Transcription factors participate in plant growth processes through sequence-specific promoter interactions^[40]. MYB transcription factors form a major regulatory network in plants, constituting one of the largest and most functionally diverse TF families, functioning as master regulators of secondary metabolites synthesis as well as biotic and abiotic stress responses^[41,42]. MYB proteins feature a conserved N-terminal DNA-binding domain and a variable C-terminal regulatory region, which play important roles in DNA binding^[43,44] and the regulation of protein activity, respectively. Flavonoid biosynthesis in plants is coordinately regulated by conserved transcriptional networks, with MYB-type transcription factors serving as central regulators that directly bind to cis-acting elements in structural gene promoters of the flavonoid biosynthesis pathway and regulate the expression of downstream genes^[20,45,46]. CHS catalyzes the formation of the main carbon skeleton of flavonoids, mediating the first committed step in the flavonoid synthesis pathway^[47]. This study identified BroMYB34, a SeMet-responsive MYB transcription factor (Fig. 5f), as a key activator of flavonoid biosynthesis in kale. The Y1H assays demonstrated that BroMYB34 binds to the promoters of three BroCHS homologs (BroT26.C02gCHS, BroT26.C03gCHS3, BroT26.C09gCHS3). In contrast, dual-luciferase reporter assays confirmed its ability to transcriptionally activate the expression of all three BroCHS genes (Fig. 6). There are both transcriptional activation and inhibitory regions in the transcription structure of MYB transcription factors, which positively or negatively regulate flavonoid biosynthesis^[26,48]. BroMYB34 was instantaneously overexpressed in kale; the temporal expression of BroMYB34 peaked at 3 d (Fig. 7a), while the flavonoid content peaked at 4 d (Fig. 7e, f). This delay likely reflects a hierarchical regulatory mechanism that BroMYB34 modulates downstream gene expression to activate flavonoid metabolic pathways, ultimately influencing flavonoid accumulation, suggesting the presence of a noticeable delay between the activation of the upstream regulatory factor and the substantial accumulation of the downstream metabolite. In this study, functional characterization of BroMYB34 indicated that its overexpression induced CHS expression, leading to enhanced flavonoid biosynthesis and consequent improvement of the antioxidant capacity of kale (Fig. 7).

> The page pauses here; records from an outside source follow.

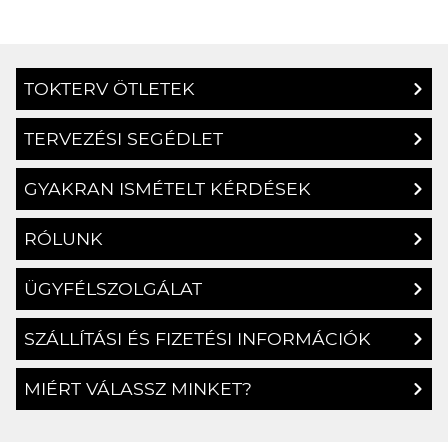
TOKTERV ÖTLETEK
TERVEZÉSI SEGÉDLET
GYAKRAN ISMÉTELT KÉRDÉSEK
RÓLUNK
ÜGYFÉLSZOLGÁLAT
SZÁLLÍTÁSI ÉS FIZETÉSI INFORMÁCIÓK
MIÉRT VÁLASSZ MINKET?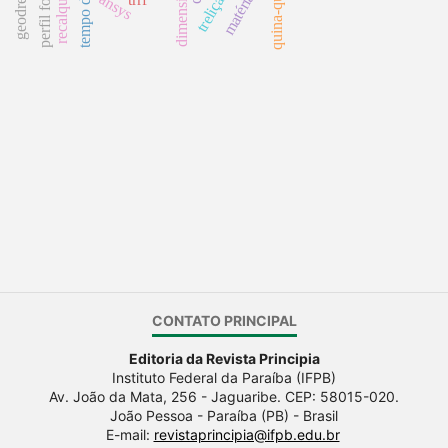
matéria seca
geodrenos
quina-quina
ansys
recalque
CONTATO PRINCIPAL
Editoria da Revista Principia
Instituto Federal da Paraíba (IFPB)
Av. João da Mata, 256 - Jaguaribe. CEP: 58015-020.
João Pessoa - Paraíba (PB) - Brasil
E-mail:
revistaprincipia@ifpb.edu.br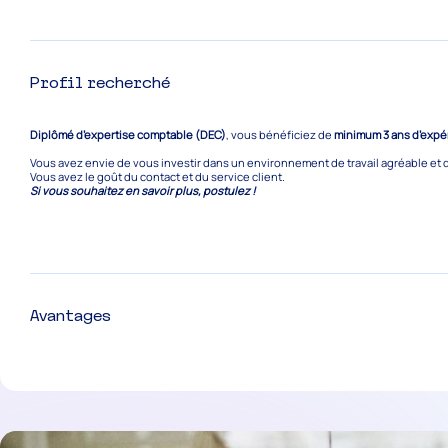
Profil recherché
Diplômé d’expertise comptable (DEC)
, vous bénéficiez de
minimum 3 ans d’expé
Vous avez envie de vous investir dans un environnement de travail agréable et
Vous avez le goût du contact et du service client.
Si vous souhaitez en savoir plus, postulez !
Avantages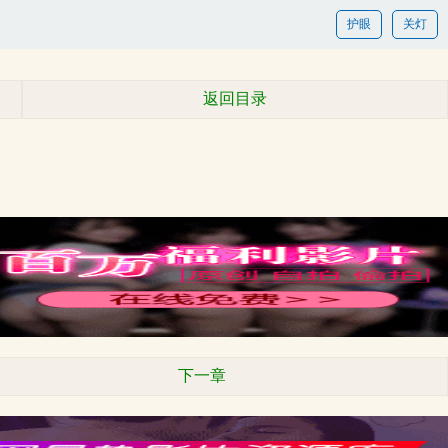
护眼
关灯
返回目录
下一章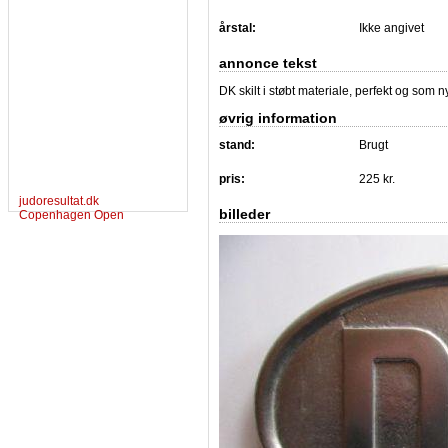
årstal:
Ikke angivet
annonce tekst
DK skilt i støbt materiale, perfekt og som ny
øvrig information
stand:
Brugt
pris:
225 kr.
judoresultat.dk
billeder
Copenhagen Open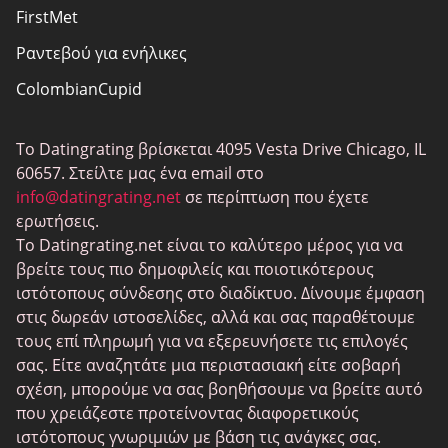
FirstMet
Χάρτης ιστότοπου
Ραντεβού για ενήλικες
ColombianCupid
BBW Ραντεβού
Το Datingrating βρίσκεται 4095 Vesta Drive Chicago, IL
MeetMindful
60657. Στείλτε μας ένα email στο
BDSM Ραντεβού
info@datingrating.net
σε περίπτωση που έχετε
ερωτήσεις.
BBPeopleMeet
Το Datingrating.net είναι το καλύτερο μέρος για να
Ιστοσελίδες Sugar Daddy
βρείτε τους πιο δημοφιλείς και ποιοτικότερους
ιστότοπους σύνδεσης στο διαδίκτυο. Δίνουμε έμφαση
JPeopleMeet
στις δωρεάν ιστοσελίδες, αλλά και σας παραθέτουμε
Τρανς Ραντεβού
τους επί πληρωμή για να εξερευνήσετε τις επιλογές
σας. Είτε αναζητάτε μια περιστασιακή είτε σοβαρή
Ηλικιωμένος Ραντεβού
σχέση, μπορούμε να σας βοηθήσουμε να βρείτε αυτό
MyLOL
που χρειάζεστε προτείνοντας διαφορετικούς
ιστότοπους γνωριμιών με βάση τις ανάγκες σας.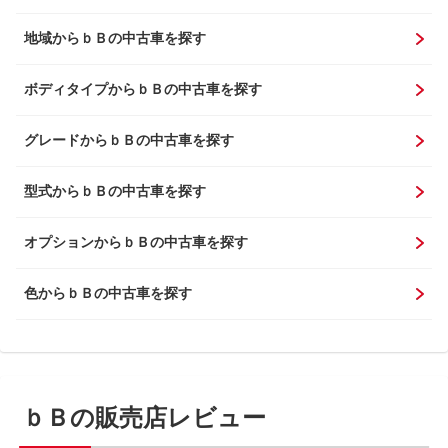
地域からｂＢの中古車を探す
ボディタイプからｂＢの中古車を探す
グレードからｂＢの中古車を探す
型式からｂＢの中古車を探す
オプションからｂＢの中古車を探す
色からｂＢの中古車を探す
ｂＢの販売店レビュー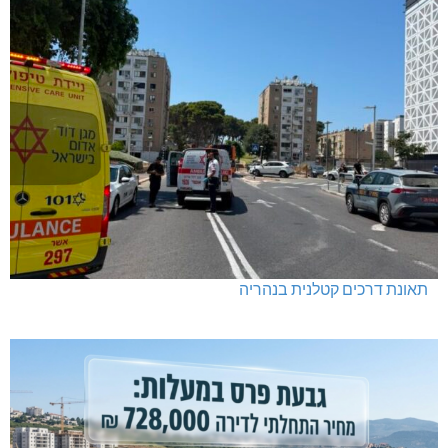
תאונת דרכים קטלנית בנהריה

In conclusion, this study demonstrated that exogenous application of 10 mg·L⁻¹ SeMet to kale seedlings contributed to the accumulation of Se content in kale and established BroMYB34 as a positive regulator that transcriptionally activates the key genes for flavonoid synthesis, thereby stimulating flavonoid biosynthesis and enhancing antioxidant capacity in kale. In future research, an accurate SeMet application plan suitable for field production can be further established to enhance the nutritional value of kale, providing a feasible strategy for the development of selenium-rich functional vegetables via selenium biofortification. This study preliminarily reveals the mechanism by which SeMet regulates flavonoid biosynthesis in kale seedlings (Fig. 8). Subsequently, through targeted breeding or gene-editing approaches, superior varieties with high flavonoid content can be developed to meet rising consumer demand for antioxidant 'super vegetables'.

Figure 8. 

Schematic diagram of the mechanism of exogenous SeMet regulating flavonoid accumulation to improve antioxidant activity in kale seedlings.